Among the 42 SMA1 infants with SMA1 and GT prescriptions, one died from respiratory failure due to acute respiratory infection in the context of rapid progression of the disease before receiving GT. Forty-one patients with SMA1 thus received GT. Among them, 29 patients with more than 12 months of follow-up were included in the follow-up analysis. One patient died in the month after GT due to fatal TMA, and one due to respiratory infection. Baseline characteristics for these two patients were, respectively: female, 4.2 months at infusion, type 1b, SMN2 copy number: 2, TC/HC ratio: 1, and CHOPINTEND score: 17; and male, 6.7 months at infusion, type 1b, SMN2 copy number: 2, TC/HC ratio: 0.98, and CHOPINTEND score: 21.

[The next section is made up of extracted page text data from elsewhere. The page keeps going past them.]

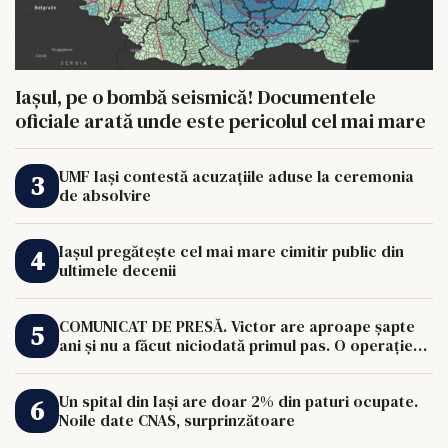
Iașul, pe o bombă seismică! Documentele
oficiale arată unde este pericolul cel mai mare
UMF Iași contestă acuzațiile aduse la ceremonia
de absolvire
Iașul pregătește cel mai mare cimitir public din
ultimele decenii
COMUNICAT DE PRESĂ. Victor are aproape șapte
ani și nu a făcut niciodată primul pas. O operație
de 33.000 de euro îi poate schimba viața.
Un spital din Iași are doar 2% din paturi ocupate.
Noile date CNAS, surprinzătoare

Baseline demographic and clinical characteristics

The baseline characteristics of these 29 patients are given in Table 1 (gender, age at treatment infusion, weight, SMN2 copy number, clinical phenotype, CHOPINTEND score, HINE-2 score, TC/HC ratio). No patient at baseline required nutritional support (gastrostomy, gastric tube feeding or modified diet). One patient had NIV for less than 12 h per day because of recurrent atelectasis. Concerning the number of SMN2 copies, the seven patients with three copies of SMN2 at diagnosis had a less severe phenotype, were older (mean age: 10.6 vs. 6.6 months), and had better motor scores (mean CHOPINTEND score: 37.3 vs. 24.1 and mean HINE-2 score: 7 vs. 3) than did the 22 patients with two SMN2 copies (Table 1).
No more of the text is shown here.